» **Work task**:
Leaving out any pictures, transcribe every record exactly.
Data for this exercise: Begin
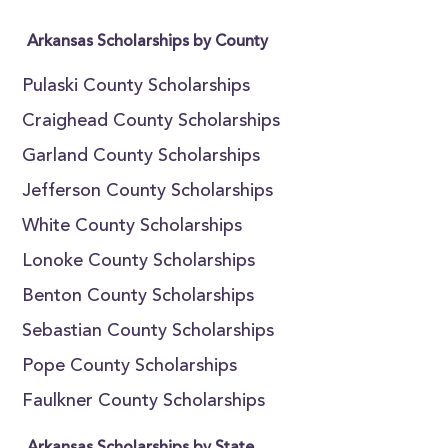
Arkansas Scholarships by County
Pulaski County Scholarships
Craighead County Scholarships
Garland County Scholarships
Jefferson County Scholarships
White County Scholarships
Lonoke County Scholarships
Benton County Scholarships
Sebastian County Scholarships
Pope County Scholarships
Faulkner County Scholarships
Data for this exercise: End
» **Written answer**:
Arkansas Scholarships by County
Pulaski County Scholarships
Craighead County Scholarships
Garland County Scholarships
Jefferson County Scholarships
White County Scholarships
Lonoke County Scholarships
Benton County Scholarships
Sebastian County Scholarships
Pope County Scholarships
Faulkner County Scholarships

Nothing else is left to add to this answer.